Page-level text extractions:
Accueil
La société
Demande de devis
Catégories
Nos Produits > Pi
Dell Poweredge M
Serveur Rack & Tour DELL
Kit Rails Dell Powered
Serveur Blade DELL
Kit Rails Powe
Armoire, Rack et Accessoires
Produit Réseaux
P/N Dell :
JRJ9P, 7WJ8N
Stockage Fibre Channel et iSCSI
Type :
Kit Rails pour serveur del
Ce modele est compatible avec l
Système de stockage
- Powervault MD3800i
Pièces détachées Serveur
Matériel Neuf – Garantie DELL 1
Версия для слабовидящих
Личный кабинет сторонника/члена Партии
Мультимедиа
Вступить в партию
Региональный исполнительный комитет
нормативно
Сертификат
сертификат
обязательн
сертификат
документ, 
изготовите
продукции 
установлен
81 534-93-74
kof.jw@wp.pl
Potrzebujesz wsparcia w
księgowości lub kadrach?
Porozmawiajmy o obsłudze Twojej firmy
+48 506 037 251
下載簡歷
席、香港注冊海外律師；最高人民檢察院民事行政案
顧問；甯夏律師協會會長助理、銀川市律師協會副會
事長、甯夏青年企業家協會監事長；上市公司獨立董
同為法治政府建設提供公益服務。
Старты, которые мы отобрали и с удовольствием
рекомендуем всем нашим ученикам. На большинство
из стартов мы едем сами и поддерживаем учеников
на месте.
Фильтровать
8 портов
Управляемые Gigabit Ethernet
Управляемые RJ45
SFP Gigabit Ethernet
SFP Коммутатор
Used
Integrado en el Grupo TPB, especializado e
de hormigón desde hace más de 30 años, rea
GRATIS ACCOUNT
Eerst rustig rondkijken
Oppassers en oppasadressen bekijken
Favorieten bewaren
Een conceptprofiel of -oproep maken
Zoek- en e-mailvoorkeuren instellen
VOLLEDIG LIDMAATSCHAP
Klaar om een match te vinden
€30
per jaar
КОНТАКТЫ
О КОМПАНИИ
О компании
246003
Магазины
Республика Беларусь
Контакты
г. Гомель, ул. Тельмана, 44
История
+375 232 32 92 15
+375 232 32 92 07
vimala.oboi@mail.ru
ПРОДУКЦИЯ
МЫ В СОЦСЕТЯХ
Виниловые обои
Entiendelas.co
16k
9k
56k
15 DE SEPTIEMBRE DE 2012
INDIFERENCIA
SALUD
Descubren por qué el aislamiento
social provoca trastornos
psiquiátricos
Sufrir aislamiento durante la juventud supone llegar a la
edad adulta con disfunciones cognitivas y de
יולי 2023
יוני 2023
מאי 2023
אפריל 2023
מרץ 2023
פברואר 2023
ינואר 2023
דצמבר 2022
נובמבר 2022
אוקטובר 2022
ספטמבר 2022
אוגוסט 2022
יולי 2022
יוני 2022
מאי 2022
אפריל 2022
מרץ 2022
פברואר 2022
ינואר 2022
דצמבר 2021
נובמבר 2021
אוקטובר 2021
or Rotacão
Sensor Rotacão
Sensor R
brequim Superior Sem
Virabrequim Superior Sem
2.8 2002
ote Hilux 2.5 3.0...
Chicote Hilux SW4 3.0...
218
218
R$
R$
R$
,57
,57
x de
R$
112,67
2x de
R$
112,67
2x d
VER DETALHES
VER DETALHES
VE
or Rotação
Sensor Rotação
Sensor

What is expected: Wherever a line holds the word "Rack", copy that line out of the entries above.

Your solution:
Serveur Rack & Tour DELL
Armoire, Rack et Accessoires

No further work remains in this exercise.